専業主婦はお気楽でいいよ、家事さえしていればいいんだから……いまだに聞こえる、そんな専業主婦への批判的意見。一方で、共働きでも妻と同じくらい夫も家事をしている、というケースは稀。事情はそれぞれ違いますが、「妻のほうが夫よりも家事をしている」というのが一般的なようです。みていきましょう。
「1日中家にいて何してるの?」「はぁ⁉」月収35万円・40代の夫が放ったひと言に妻、大反論!〈夫は知らない妻の稼ぎ〉 (写真はイメージです/PIXTA)

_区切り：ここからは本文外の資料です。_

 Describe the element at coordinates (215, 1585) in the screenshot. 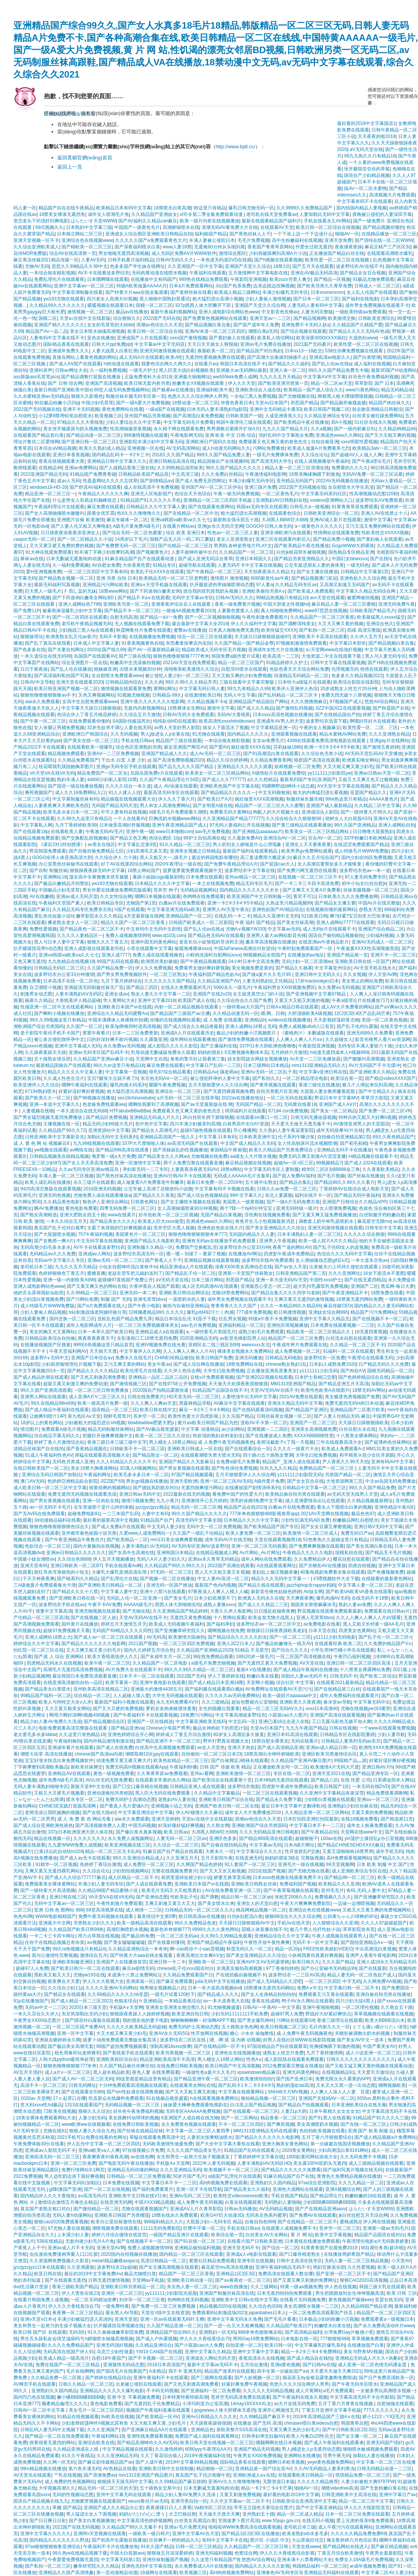

I see `最新国产色内内视频` at that location.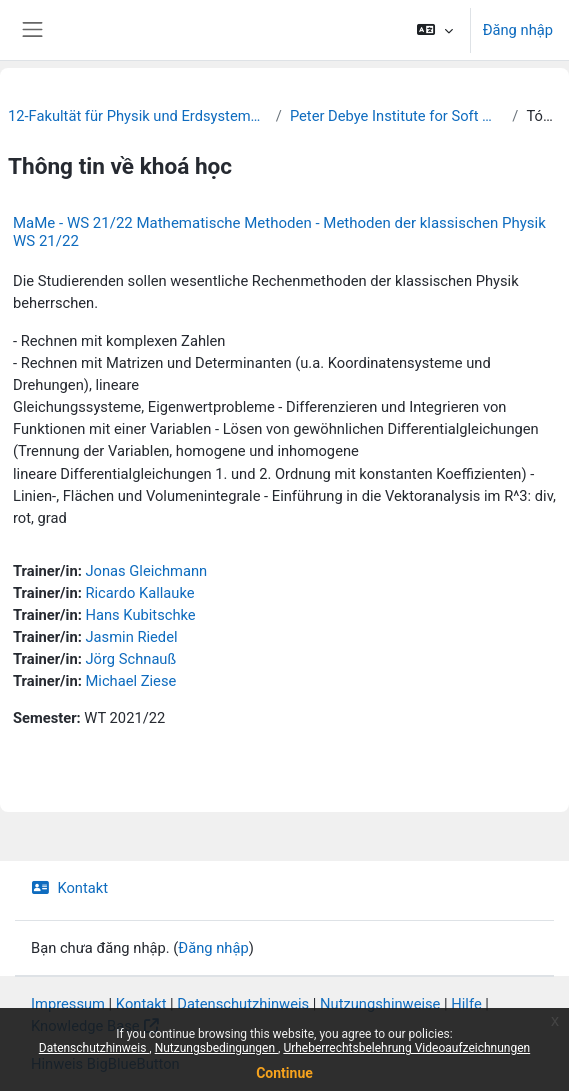 This screenshot has width=569, height=1091. I want to click on Impressum, so click(68, 1004).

もし家事等に給与を払ったら、夫と妻の年収はいくらになる?

男性は仕事、女性は家庭というのは、あまりに古すぎる考え方。共働きでも片働きでも、夫が家事・育児に参加するのは当たり前の時代です。ただその分担には大きな男女差があるのは、誰もが実感するところ。

 

内閣府『男女共同参画白書 令和5年版』で「1日の時間の使い方(週全体の平均)」をみると、夫は家事関連に51分を費やしているのに対し、妻は204分と夫の4倍。6歳未満の子どもをもつ共働き世帯に限った家事労働の週平均時間でも、夫114分に対して妻は391分と3倍以上となっています。男女で就業率や就業時間に差はあるとはいえ、それ以上に妻の家事負担が大きくなっていることは明らかです。

 

厚生労働省の調査によると、男性正社員(平均年齢43.5歳)の平均給与は月収で35.3万円、賞与も含めた年収は579.8万円。一方、女性正社員(平均年齢40.8歳)の平均給与は月収で27.6万円、年収で431.4万円です。

 

もし家事等に給与を払うなら、専業主婦世帯では、夫は年収640万円ほど、妻は年収300万円ほどとなり、夫と妻で2倍以上の年収差となります。ただその差以上に妻に家事負担が集中していることがわかるでしょう。

 

さらに共働き世帯なら、夫は年収640万円ほど、妻は年収670万円ほどとなり、夫と妻で年収は逆転。夫の家事負担が軽いことに対して、なんら言い訳ができなくなります。

 

とはいえ、苦手な家事を頑張って、逆に「かえって時間がかかるから、余計な事しないで!」と怒られるパターンも。夫婦できちんと話をして、家庭ごとに適切な分担を考えていくことが重要です。